## TASK PROMPT
Stop at the line containing "banka hesaplarına haciz konuldu": write out every line from the beginning of the entries up to and including it, minus the pictures.

START GIVEN RECORDS

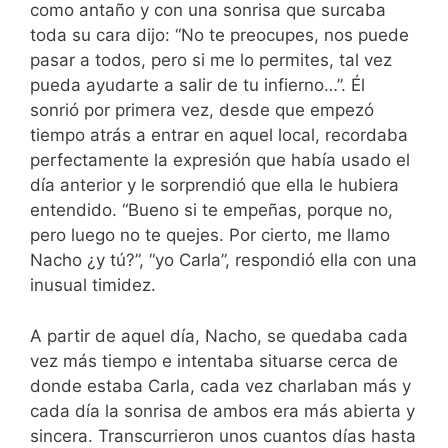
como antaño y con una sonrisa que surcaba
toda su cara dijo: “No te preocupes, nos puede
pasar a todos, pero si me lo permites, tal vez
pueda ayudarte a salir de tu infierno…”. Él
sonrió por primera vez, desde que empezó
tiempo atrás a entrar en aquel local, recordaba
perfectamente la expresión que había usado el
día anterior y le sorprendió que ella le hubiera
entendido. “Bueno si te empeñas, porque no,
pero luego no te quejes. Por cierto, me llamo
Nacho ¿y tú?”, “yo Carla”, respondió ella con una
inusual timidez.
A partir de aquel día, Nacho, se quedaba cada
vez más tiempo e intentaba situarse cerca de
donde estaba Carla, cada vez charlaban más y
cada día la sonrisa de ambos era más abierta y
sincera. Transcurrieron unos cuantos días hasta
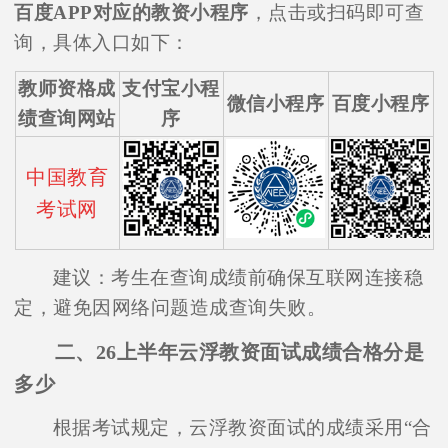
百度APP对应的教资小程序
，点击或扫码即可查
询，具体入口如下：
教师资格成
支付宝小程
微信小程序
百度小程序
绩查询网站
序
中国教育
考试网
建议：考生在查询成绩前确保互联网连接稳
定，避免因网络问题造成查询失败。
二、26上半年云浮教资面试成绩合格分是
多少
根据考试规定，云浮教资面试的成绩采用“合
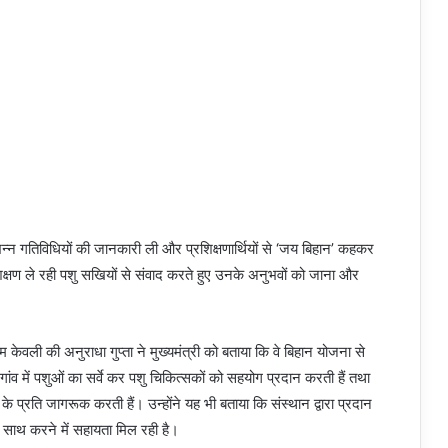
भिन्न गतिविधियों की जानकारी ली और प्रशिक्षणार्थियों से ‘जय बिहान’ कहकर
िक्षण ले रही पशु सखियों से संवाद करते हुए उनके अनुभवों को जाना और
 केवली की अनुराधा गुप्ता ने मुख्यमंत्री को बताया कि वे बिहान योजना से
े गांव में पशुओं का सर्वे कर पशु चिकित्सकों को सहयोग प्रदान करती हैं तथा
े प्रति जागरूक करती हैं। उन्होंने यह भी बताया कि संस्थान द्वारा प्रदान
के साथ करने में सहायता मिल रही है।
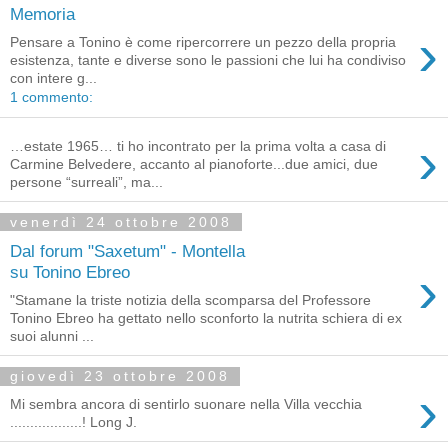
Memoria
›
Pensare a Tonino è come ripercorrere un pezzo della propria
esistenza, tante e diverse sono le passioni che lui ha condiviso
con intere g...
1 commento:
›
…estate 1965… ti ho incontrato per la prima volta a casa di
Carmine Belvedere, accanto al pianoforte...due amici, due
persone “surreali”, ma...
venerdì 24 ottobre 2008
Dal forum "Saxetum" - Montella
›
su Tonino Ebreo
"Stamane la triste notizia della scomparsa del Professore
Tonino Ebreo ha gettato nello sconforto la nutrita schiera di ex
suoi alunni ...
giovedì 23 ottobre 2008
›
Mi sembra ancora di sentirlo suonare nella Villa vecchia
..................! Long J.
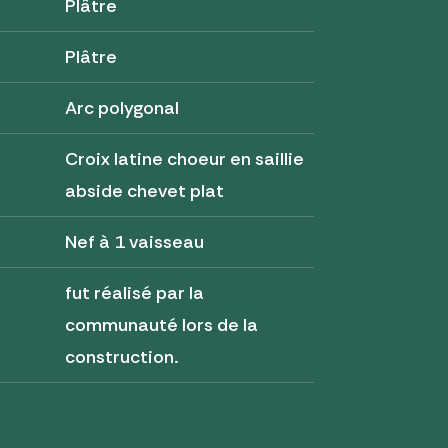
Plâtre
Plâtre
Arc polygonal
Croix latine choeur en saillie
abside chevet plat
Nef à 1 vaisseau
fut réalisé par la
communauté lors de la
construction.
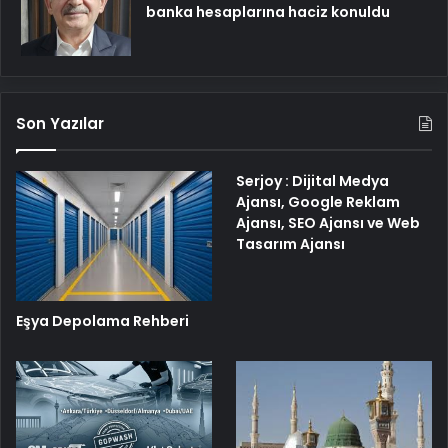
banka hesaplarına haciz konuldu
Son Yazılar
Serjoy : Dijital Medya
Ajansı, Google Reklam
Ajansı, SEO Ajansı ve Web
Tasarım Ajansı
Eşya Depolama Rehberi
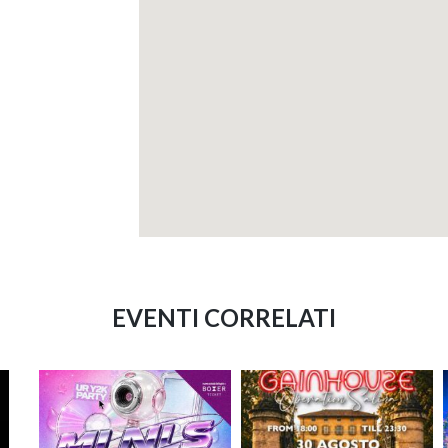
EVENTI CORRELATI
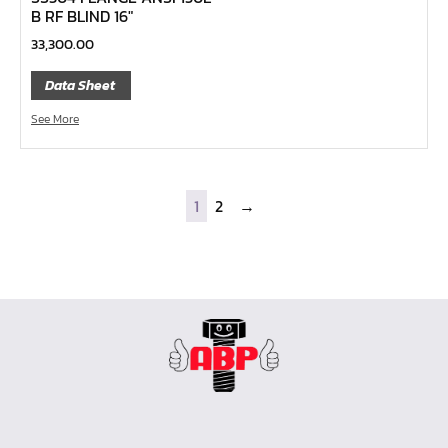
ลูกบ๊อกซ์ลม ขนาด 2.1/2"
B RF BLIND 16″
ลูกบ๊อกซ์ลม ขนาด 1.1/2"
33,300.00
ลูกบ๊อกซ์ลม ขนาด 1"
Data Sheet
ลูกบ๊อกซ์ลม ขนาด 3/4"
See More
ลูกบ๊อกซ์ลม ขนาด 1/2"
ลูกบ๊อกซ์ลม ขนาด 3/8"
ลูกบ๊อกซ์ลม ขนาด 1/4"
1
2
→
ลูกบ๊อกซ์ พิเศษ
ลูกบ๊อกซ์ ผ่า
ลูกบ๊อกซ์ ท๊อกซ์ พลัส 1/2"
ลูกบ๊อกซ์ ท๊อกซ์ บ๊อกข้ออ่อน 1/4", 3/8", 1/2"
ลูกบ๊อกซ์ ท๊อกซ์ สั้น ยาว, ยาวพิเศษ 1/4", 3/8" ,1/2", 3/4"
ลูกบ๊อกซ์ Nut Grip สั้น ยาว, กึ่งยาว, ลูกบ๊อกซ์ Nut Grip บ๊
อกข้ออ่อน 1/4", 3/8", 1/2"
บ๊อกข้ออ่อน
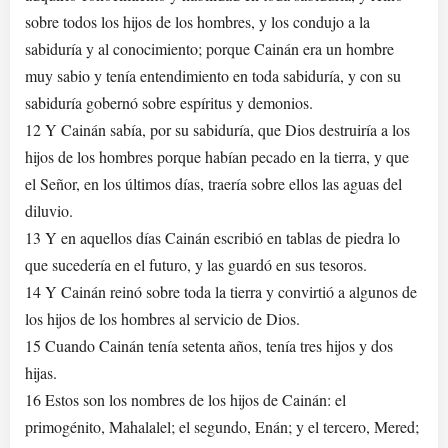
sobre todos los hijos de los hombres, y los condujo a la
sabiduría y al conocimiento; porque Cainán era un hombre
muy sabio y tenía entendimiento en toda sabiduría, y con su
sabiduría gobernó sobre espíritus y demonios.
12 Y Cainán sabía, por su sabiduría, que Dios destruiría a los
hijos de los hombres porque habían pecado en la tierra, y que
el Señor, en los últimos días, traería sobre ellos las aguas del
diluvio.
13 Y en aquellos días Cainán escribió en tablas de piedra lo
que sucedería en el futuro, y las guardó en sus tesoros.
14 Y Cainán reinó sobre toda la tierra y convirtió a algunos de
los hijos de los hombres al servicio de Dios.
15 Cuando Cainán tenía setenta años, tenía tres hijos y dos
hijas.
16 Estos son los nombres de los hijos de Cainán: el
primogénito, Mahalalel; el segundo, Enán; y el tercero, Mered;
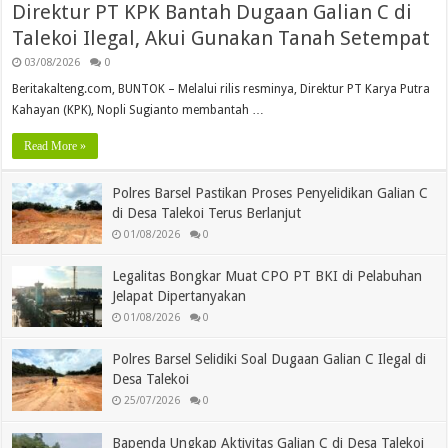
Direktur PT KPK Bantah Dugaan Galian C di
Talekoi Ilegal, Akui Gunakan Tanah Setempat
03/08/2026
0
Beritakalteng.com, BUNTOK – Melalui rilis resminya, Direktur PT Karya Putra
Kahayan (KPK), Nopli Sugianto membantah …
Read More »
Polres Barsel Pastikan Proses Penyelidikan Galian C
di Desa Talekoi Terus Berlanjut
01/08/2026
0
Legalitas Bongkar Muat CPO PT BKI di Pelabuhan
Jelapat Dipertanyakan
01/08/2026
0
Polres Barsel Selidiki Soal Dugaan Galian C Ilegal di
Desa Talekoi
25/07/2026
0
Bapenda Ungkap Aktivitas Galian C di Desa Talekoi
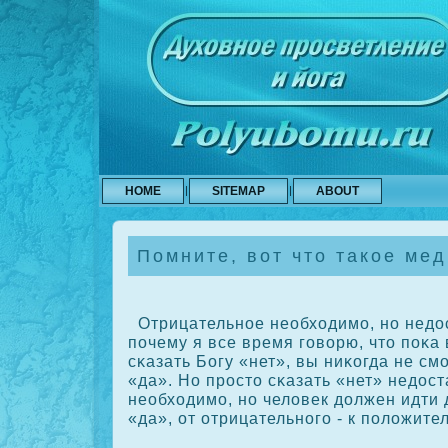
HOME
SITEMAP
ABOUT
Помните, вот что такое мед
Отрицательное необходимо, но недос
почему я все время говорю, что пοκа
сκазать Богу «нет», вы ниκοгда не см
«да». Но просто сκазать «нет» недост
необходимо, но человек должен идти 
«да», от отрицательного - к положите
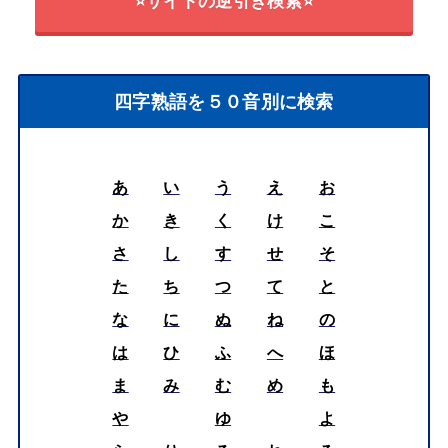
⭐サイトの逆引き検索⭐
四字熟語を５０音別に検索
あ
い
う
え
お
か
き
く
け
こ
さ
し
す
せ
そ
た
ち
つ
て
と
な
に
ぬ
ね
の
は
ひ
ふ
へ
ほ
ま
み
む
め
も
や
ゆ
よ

END GIVEN RECORDS

## REPLY TO THE TASK
como antaño y con una sonrisa que surcaba
toda su cara dijo: “No te preocupes, nos puede
pasar a todos, pero si me lo permites, tal vez
pueda ayudarte a salir de tu infierno…”. Él
sonrió por primera vez, desde que empezó
tiempo atrás a entrar en aquel local, recordaba
perfectamente la expresión que había usado el
día anterior y le sorprendió que ella le hubiera
entendido. “Bueno si te empeñas, porque no,
pero luego no te quejes. Por cierto, me llamo
Nacho ¿y tú?”, “yo Carla”, respondió ella con una
inusual timidez.
A partir de aquel día, Nacho, se quedaba cada
vez más tiempo e intentaba situarse cerca de
donde estaba Carla, cada vez charlaban más y
cada día la sonrisa de ambos era más abierta y
sincera. Transcurrieron unos cuantos días hasta
百度APP对应的教资小程序
，点击或扫码即可查
询，具体入口如下：
教师资格成
支付宝小程
微信小程序
百度小程序
绩查询网站
序
中国教育
考试网
建议：考生在查询成绩前确保互联网连接稳
定，避免因网络问题造成查询失败。
二、26上半年云浮教资面试成绩合格分是
多少
根据考试规定，云浮教资面试的成绩采用“合
भिन्न गतिविधियों की जानकारी ली और प्रशिक्षणार्थियों से ‘जय बिहान’ कहकर
िक्षण ले रही पशु सखियों से संवाद करते हुए उनके अनुभवों को जाना और
 केवली की अनुराधा गुप्ता ने मुख्यमंत्री को बताया कि वे बिहान योजना से
े गांव में पशुओं का सर्वे कर पशु चिकित्सकों को सहयोग प्रदान करती हैं तथा
े प्रति जागरूक करती हैं। उन्होंने यह भी बताया कि संस्थान द्वारा प्रदान
के साथ करने में सहायता मिल रही है।
Memoria
›
Pensare a Tonino è come ripercorrere un pezzo della propria
esistenza, tante e diverse sono le passioni che lui ha condiviso
con intere g...
1 commento:
›
…estate 1965… ti ho incontrato per la prima volta a casa di
Carmine Belvedere, accanto al pianoforte...due amici, due
persone “surreali”, ma...
venerdì 24 ottobre 2008
Dal forum "Saxetum" - Montella
›
su Tonino Ebreo
"Stamane la triste notizia della scomparsa del Professore
Tonino Ebreo ha gettato nello sconforto la nutrita schiera di ex
suoi alunni ...
giovedì 23 ottobre 2008
›
Mi sembra ancora di sentirlo suonare nella Villa vecchia
..................! Long J.
Plâtre
Plâtre
Arc polygonal
Croix latine choeur en saillie
abside chevet plat
Nef à 1 vaisseau
fut réalisé par la
communauté lors de la
construction.
banka hesaplarına haciz konuldu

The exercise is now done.